**Exercise brief:** Once the pictures are set aside, copy the records below exactly as they stand.
======== Record set ========
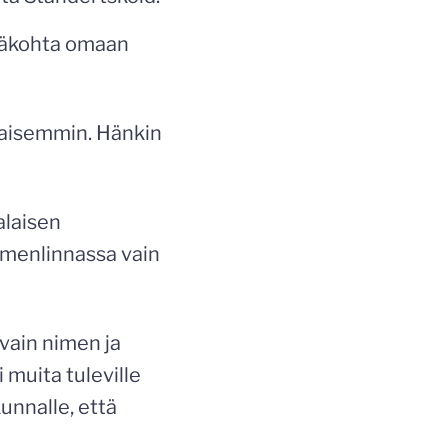
ymäkohta omaan
kaisemmin. Hänkin
alaisen
uomenlinnassa vain
vain nimen ja
 muita tuleville
kunnalle, että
========
**Answer to the problem:**
ymäkohta omaan
kaisemmin. Hänkin
alaisen
uomenlinnassa vain
vain nimen ja
 muita tuleville
kunnalle, että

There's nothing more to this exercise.